Dataset entries
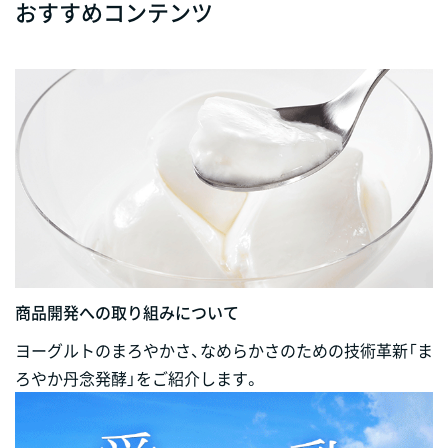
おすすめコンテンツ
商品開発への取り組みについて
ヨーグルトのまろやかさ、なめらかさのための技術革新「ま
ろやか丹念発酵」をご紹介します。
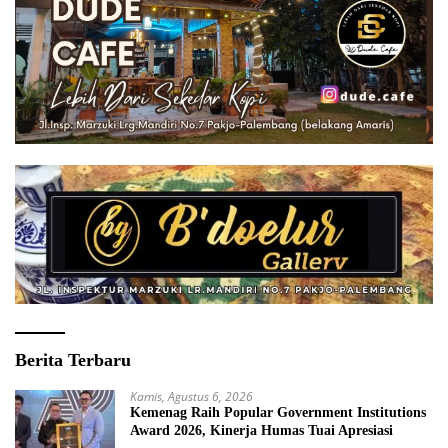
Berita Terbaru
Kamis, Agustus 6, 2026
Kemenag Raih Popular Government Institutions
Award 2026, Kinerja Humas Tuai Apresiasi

* * *

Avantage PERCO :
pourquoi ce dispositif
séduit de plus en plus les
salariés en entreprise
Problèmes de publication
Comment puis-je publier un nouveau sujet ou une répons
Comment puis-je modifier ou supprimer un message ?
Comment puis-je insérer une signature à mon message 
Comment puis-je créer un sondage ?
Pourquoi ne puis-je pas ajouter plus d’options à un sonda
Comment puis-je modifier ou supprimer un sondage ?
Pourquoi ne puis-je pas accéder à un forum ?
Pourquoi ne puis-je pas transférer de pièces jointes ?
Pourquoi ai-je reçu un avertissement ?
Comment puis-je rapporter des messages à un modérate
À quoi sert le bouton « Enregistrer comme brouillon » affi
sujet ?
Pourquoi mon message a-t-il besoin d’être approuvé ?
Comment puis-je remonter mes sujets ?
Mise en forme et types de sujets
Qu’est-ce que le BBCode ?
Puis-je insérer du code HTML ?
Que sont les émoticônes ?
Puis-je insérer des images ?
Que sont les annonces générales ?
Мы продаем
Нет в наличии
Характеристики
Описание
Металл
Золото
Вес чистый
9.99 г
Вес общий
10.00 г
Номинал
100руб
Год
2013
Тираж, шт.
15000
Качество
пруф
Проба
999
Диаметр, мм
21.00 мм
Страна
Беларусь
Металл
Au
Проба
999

...

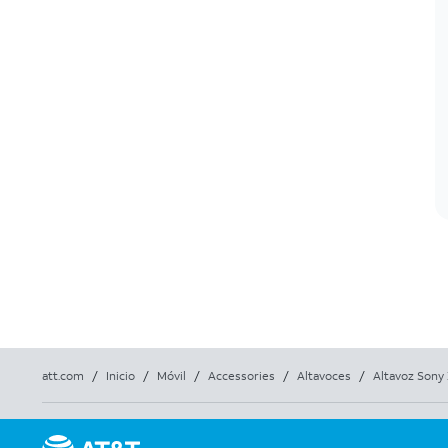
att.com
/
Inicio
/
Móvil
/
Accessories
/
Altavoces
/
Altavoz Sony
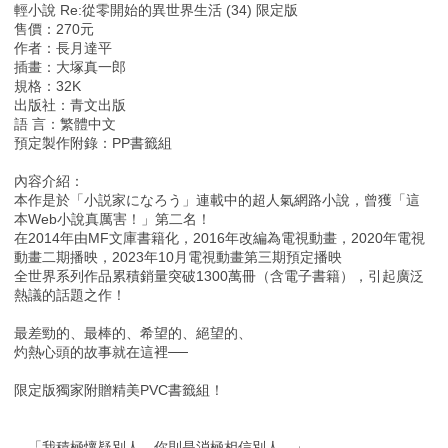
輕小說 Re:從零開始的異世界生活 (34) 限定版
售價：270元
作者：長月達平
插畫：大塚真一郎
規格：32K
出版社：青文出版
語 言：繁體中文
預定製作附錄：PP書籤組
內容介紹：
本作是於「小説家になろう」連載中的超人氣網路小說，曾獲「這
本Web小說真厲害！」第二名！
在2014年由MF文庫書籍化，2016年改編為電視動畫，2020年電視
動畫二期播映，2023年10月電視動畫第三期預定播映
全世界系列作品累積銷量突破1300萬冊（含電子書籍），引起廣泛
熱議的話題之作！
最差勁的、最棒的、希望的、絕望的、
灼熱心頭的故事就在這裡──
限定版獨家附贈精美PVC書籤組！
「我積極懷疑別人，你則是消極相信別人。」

_Task details:_
Gather all lines with the string "modifier" from the data.

_Exercise response:_
Comment puis-je modifier ou supprimer un message ?
Comment puis-je modifier ou supprimer un sondage ?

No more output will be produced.